━━━ Provided data
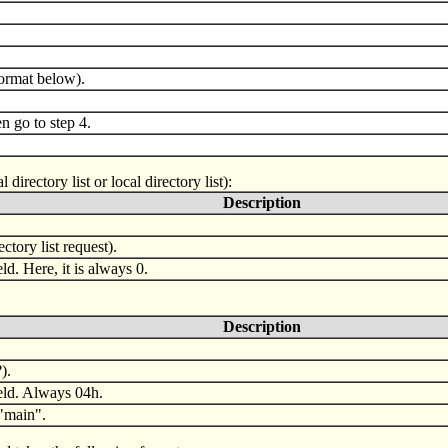
format below).
 go to step 4.
irectory list or local directory list):
Description
ctory list request).
eld. Here, it is always 0.
Description
).
ield. Always 04h.
 "main".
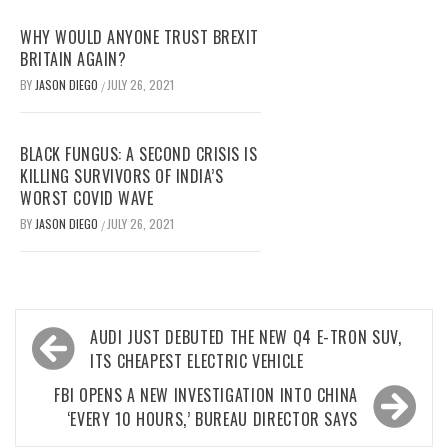
WHY WOULD ANYONE TRUST BREXIT
BRITAIN AGAIN?
BY
JASON DIEGO
JULY 26, 2021
/
BLACK FUNGUS: A SECOND CRISIS IS
KILLING SURVIVORS OF INDIA’S
WORST COVID WAVE
BY
JASON DIEGO
JULY 26, 2021
/
Post
AUDI JUST DEBUTED THE NEW Q4 E-TRON SUV,
navigation
ITS CHEAPEST ELECTRIC VEHICLE
FBI OPENS A NEW INVESTIGATION INTO CHINA
‘EVERY 10 HOURS,’ BUREAU DIRECTOR SAYS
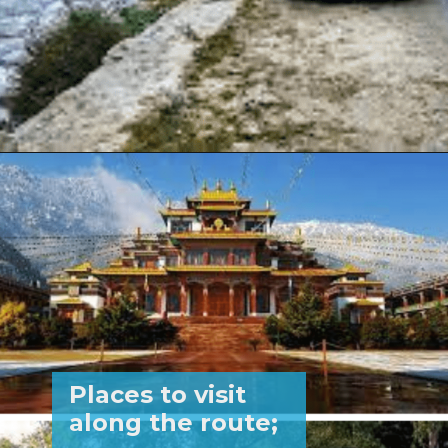
Opening
https://www.savaari.com/blog/delhi/delhi-to-kasol/
Places to visit
along the route;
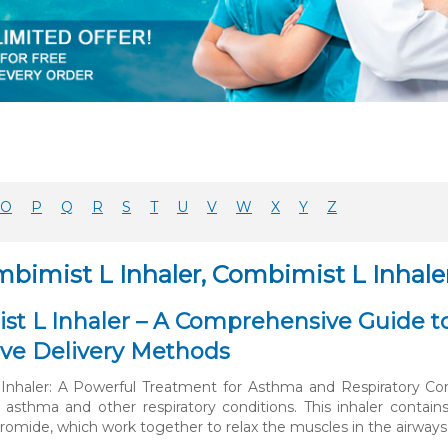
O
P
Q
R
S
T
U
V
W
X
Y
Z
mbimist L Inhaler, Combimist L Inhale
t L Inhaler – A Comprehensive Guide to
ive Delivery Methods
nhaler: A Powerful Treatment for Asthma and Respiratory Cond
 asthma and other respiratory conditions. This inhaler contai
romide, which work together to relax the muscles in the airway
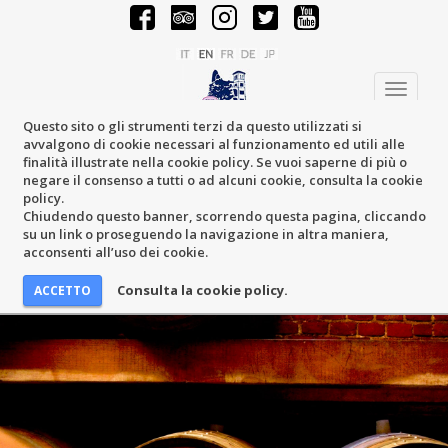
Toggle
navigati
Questo sito o gli strumenti terzi da questo utilizzati si
avvalgono di cookie necessari al funzionamento ed utili alle
finalità illustrate nella cookie policy. Se vuoi saperne di più o
negare il consenso a tutti o ad alcuni cookie, consulta la cookie
policy.
Chiudendo questo banner, scorrendo questa pagina, cliccando
su un link o proseguendo la navigazione in altra maniera,
acconsenti all’uso dei cookie.
Consulta la cookie policy.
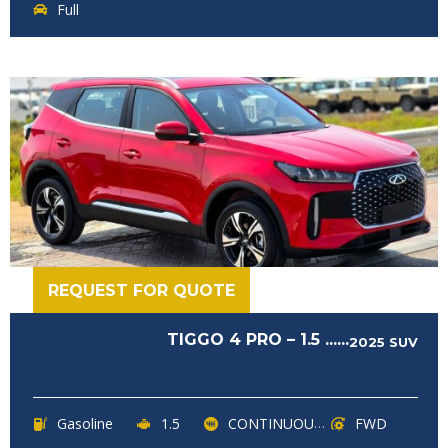
Full
REQUEST FOR QUOTE
TIGGO 4 PRO – 1.5 ......
2025
SUV
Gasoline
1.5
CONTINUOUSLY VARIABLE TRANSMISSION (CVT)
FWD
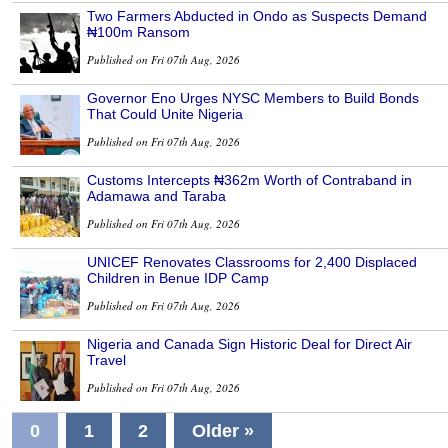
Two Farmers Abducted in Ondo as Suspects Demand
₦100m Ransom
Published on Fri 07th Aug, 2026
Governor Eno Urges NYSC Members to Build Bonds
That Could Unite Nigeria
Published on Fri 07th Aug, 2026
Customs Intercepts ₦362m Worth of Contraband in
Adamawa and Taraba
Published on Fri 07th Aug, 2026
UNICEF Renovates Classrooms for 2,400 Displaced
Children in Benue IDP Camp
Published on Fri 07th Aug, 2026
Nigeria and Canada Sign Historic Deal for Direct Air
Travel
Published on Fri 07th Aug, 2026
0
1
2
Older »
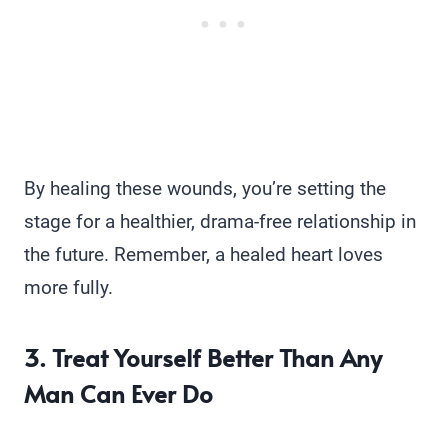
By healing these wounds, you’re setting the
stage for a healthier, drama-free relationship in
the future. Remember, a healed heart loves
more fully.
3. Treat Yourself Better Than Any
Man Can Ever Do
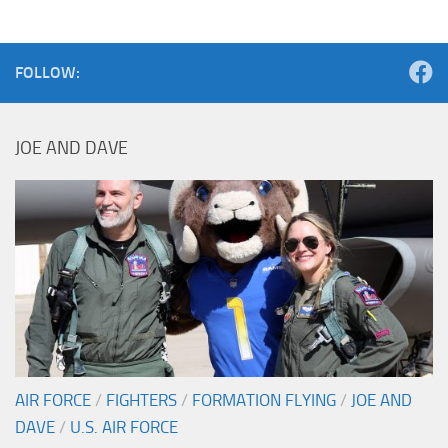
FOLLOW:
JOE AND DAVE
AIR FORCE
/
FIGHTERS
/
FORMATION FLYING
/
JOE AND
DAVE
/
U.S. AIR FORCE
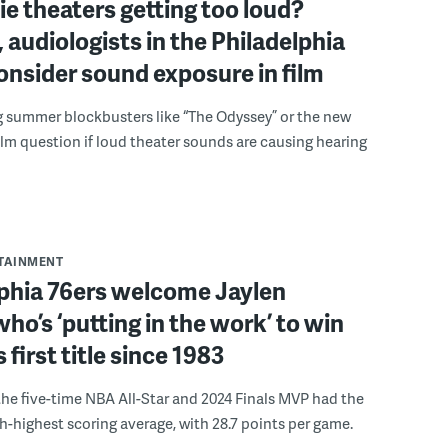
e theaters getting too loud?
 audiologists in the Philadelphia
onsider sound exposure in film
g summer blockbusters like “The Odyssey” or the new
lm question if loud theater sounds are causing hearing
RTAINMENT
lphia 76ers welcome Jaylen
ho’s ‘putting in the work’ to win
s first title since 1983
the five-time NBA All-Star and 2024 Finals MVP had the
th-highest scoring average, with 28.7 points per game.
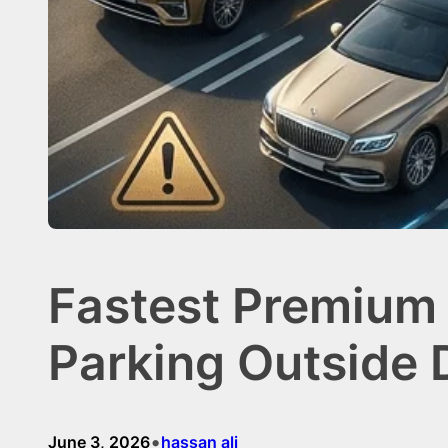
Fastest Premium 
Parking Outside 
•
June 3, 2026
hassan ali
━━━━━━
### [What is expected]
An exact copy of every record above is needed, with all pictures left out.

### [Written reply]
format below).
 go to step 4.
irectory list or local directory list):
Description
ctory list request).
eld. Here, it is always 0.
Description
).
ield. Always 04h.
 "main".
WHY WOULD ANYONE TRUST BREXIT
BRITAIN AGAIN?
BY
JASON DIEGO
JULY 26, 2021
/
BLACK FUNGUS: A SECOND CRISIS IS
KILLING SURVIVORS OF INDIA’S
WORST COVID WAVE
BY
JASON DIEGO
JULY 26, 2021
/
Post
AUDI JUST DEBUTED THE NEW Q4 E-TRON SUV,
navigation
ITS CHEAPEST ELECTRIC VEHICLE
FBI OPENS A NEW INVESTIGATION INTO CHINA
‘EVERY 10 HOURS,’ BUREAU DIRECTOR SAYS
Opening
https://www.savaari.com/blog/delhi/delhi-to-kasol/
Places to visit
along the route;
O
P
Q
R
S
T
U
V
W
X
Y
Z
mbimist L Inhaler, Combimist L Inhale
t L Inhaler – A Comprehensive Guide to
ive Delivery Methods
nhaler: A Powerful Treatment for Asthma and Respiratory Cond
 asthma and other respiratory conditions. This inhaler contai
romide, which work together to relax the muscles in the airway
Toggle
navigati
Questo sito o gli strumenti terzi da questo utilizzati si
avvalgono di cookie necessari al funzionamento ed utili alle
finalità illustrate nella cookie policy. Se vuoi saperne di più o
negare il consenso a tutti o ad alcuni cookie, consulta la cookie
policy.
Chiudendo questo banner, scorrendo questa pagina, cliccando
su un link o proseguendo la navigazione in altra maniera,
acconsenti all’uso dei cookie.
Consulta la cookie policy.
Full
REQUEST FOR QUOTE
TIGGO 4 PRO – 1.5 ......
2025
SUV
Gasoline
1.5
CONTINUOUSLY VARIABLE TRANSMISSION (CVT)
FWD
Two Farmers Abducted in Ondo as Suspects Demand
₦100m Ransom
Published on Fri 07th Aug, 2026
Governor Eno Urges NYSC Members to Build Bonds
That Could Unite Nigeria
Published on Fri 07th Aug, 2026
Customs Intercepts ₦362m Worth of Contraband in
Adamawa and Taraba
Published on Fri 07th Aug, 2026
UNICEF Renovates Classrooms for 2,400 Displaced
Children in Benue IDP Camp
Published on Fri 07th Aug, 2026
Nigeria and Canada Sign Historic Deal for Direct Air
Travel
Published on Fri 07th Aug, 2026
0
1
2
Older »
By healing these wounds, you’re setting the
stage for a healthier, drama-free relationship in
the future. Remember, a healed heart loves
more fully.
3. Treat Yourself Better Than Any
Man Can Ever Do
FOLLOW:
JOE AND DAVE
AIR FORCE
/
FIGHTERS
/
FORMATION FLYING
/
JOE AND
DAVE
/
U.S. AIR FORCE
e theaters getting too loud?
 audiologists in the Philadelphia
onsider sound exposure in film
g summer blockbusters like “The Odyssey” or the new
lm question if loud theater sounds are causing hearing
RTAINMENT
lphia 76ers welcome Jaylen
ho’s ‘putting in the work’ to win
s first title since 1983
the five-time NBA All-Star and 2024 Finals MVP had the
th-highest scoring average, with 28.7 points per game.
Fastest Premium 
Parking Outside 
•
June 3, 2026
hassan ali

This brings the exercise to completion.